» **Exercise prompt**
Copy every line below where the string "Защита" is found.

» **Data records**
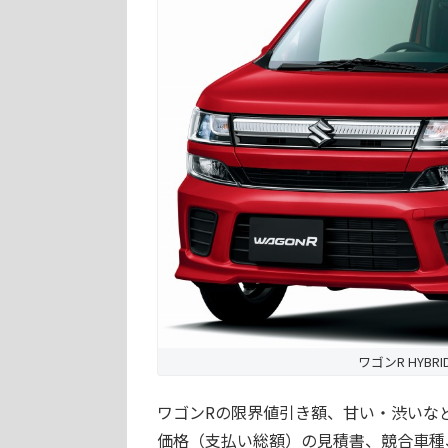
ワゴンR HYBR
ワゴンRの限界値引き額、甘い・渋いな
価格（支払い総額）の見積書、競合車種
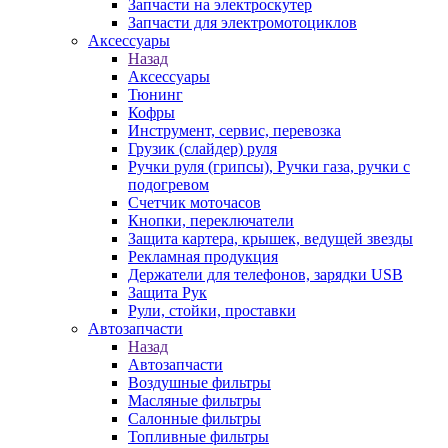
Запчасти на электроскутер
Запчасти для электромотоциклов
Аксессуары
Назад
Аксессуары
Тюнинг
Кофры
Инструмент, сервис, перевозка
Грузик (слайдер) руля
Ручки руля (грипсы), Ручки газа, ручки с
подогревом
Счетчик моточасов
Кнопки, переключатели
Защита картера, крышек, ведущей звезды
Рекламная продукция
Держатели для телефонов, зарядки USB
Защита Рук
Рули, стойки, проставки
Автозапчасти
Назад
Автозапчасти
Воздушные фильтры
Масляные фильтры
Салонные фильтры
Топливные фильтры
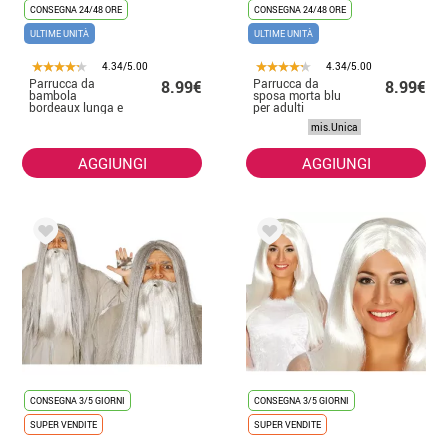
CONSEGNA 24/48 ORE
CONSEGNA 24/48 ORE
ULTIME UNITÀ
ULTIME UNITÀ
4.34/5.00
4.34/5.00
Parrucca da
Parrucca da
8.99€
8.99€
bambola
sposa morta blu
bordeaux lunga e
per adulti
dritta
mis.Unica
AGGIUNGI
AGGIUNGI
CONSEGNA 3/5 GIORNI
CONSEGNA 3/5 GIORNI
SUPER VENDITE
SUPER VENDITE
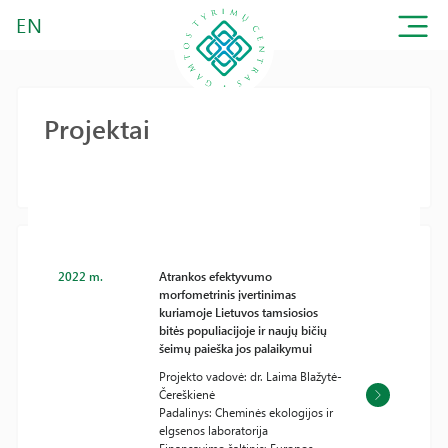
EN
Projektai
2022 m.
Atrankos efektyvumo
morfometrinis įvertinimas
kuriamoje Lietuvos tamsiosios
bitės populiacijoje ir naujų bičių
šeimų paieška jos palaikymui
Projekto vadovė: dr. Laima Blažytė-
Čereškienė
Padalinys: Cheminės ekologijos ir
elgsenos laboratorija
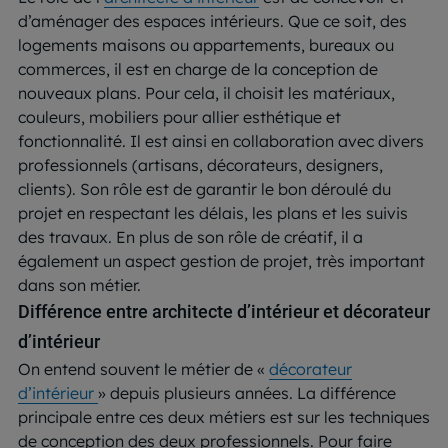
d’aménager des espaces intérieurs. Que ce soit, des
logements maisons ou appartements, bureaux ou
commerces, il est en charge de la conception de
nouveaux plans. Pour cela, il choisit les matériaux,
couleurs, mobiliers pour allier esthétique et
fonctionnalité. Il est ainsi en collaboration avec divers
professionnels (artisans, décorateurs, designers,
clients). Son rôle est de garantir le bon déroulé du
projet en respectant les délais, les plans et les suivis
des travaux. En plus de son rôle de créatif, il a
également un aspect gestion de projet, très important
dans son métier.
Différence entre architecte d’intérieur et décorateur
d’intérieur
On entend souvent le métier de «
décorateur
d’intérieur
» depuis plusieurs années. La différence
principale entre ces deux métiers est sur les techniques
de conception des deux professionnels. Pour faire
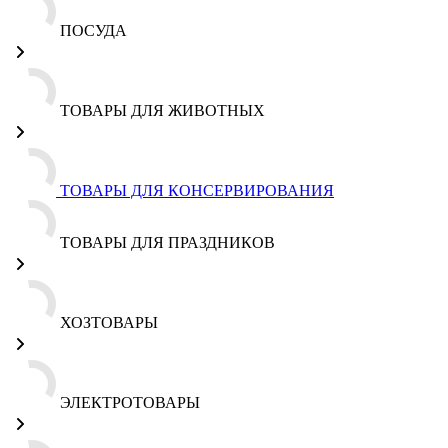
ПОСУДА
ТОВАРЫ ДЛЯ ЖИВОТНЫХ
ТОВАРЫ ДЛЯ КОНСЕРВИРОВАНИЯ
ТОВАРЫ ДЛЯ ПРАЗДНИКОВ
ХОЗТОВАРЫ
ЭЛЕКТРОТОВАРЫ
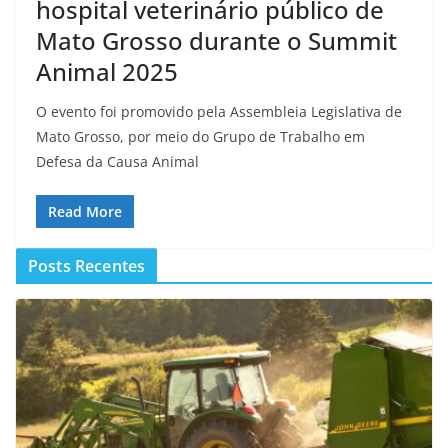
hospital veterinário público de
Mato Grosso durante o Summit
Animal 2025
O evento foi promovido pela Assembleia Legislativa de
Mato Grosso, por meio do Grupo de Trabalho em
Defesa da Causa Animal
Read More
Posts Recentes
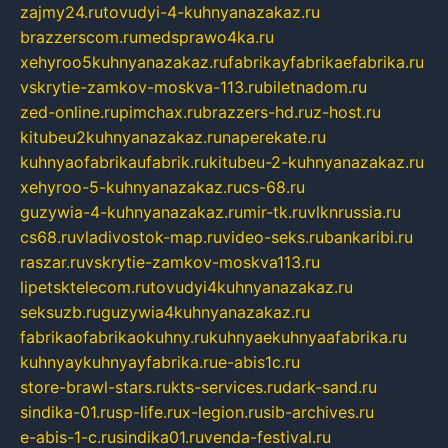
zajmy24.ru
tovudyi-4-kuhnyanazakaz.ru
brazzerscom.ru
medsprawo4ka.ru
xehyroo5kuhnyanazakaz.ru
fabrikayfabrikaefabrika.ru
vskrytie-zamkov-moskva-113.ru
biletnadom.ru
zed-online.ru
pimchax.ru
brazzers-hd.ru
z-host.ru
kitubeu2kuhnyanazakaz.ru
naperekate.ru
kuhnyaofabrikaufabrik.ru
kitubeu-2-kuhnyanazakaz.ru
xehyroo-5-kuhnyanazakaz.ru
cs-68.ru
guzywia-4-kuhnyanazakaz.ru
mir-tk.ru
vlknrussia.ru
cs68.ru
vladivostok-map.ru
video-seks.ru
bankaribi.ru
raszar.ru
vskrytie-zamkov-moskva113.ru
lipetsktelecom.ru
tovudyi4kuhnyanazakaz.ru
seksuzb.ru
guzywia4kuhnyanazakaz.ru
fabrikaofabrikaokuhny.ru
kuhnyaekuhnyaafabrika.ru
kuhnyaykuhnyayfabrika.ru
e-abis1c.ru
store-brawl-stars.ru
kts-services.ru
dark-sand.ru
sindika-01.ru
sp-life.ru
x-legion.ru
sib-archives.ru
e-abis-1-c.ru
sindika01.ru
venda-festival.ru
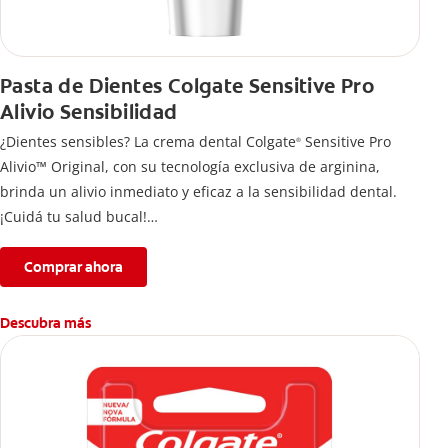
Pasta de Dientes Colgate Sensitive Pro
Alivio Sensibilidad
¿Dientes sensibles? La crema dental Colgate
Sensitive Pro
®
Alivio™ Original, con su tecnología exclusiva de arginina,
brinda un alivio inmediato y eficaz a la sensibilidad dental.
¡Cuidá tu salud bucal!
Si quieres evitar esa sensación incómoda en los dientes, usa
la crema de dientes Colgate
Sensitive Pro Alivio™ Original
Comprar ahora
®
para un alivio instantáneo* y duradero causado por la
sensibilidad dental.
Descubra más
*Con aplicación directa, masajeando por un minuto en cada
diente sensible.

» **Problem solution**
Защита картера, крышек, ведущей звезды
Защита Рук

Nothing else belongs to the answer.